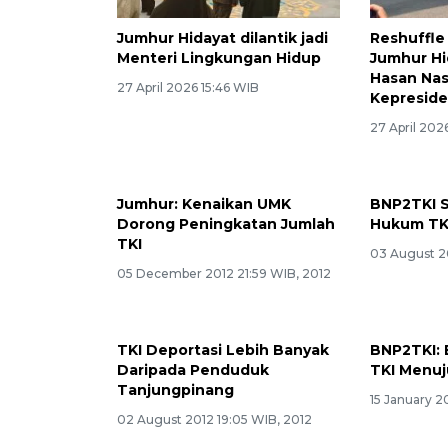
Jumhur Hidayat dilantik jadi
Reshuffle
Menteri Lingkungan Hidup
Jumhur Hi
Hasan Nasb
27 April 2026 15:46 WIB
Kepreside
27 April 202
Jumhur: Kenaikan UMK
BNP2TKI 
Dorong Peningkatan Jumlah
Hukum TKI
TKI
03 August 20
05 December 2012 21:59 WIB, 2012
TKI Deportasi Lebih Banyak
BNP2TKI: 
Daripada Penduduk
TKI Menu
Tanjungpinang
15 January 2
02 August 2012 19:05 WIB, 2012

▶ [What the task asks]:
For the entries above, transcribe precisely the lines from the one with "TKI Deportasi Lebih Banyak" through the end, including both.

▶ [Answer to this problem]:
TKI Deportasi Lebih Banyak
BNP2TKI: 
Daripada Penduduk
TKI Menu
Tanjungpinang
15 January 2
02 August 2012 19:05 WIB, 2012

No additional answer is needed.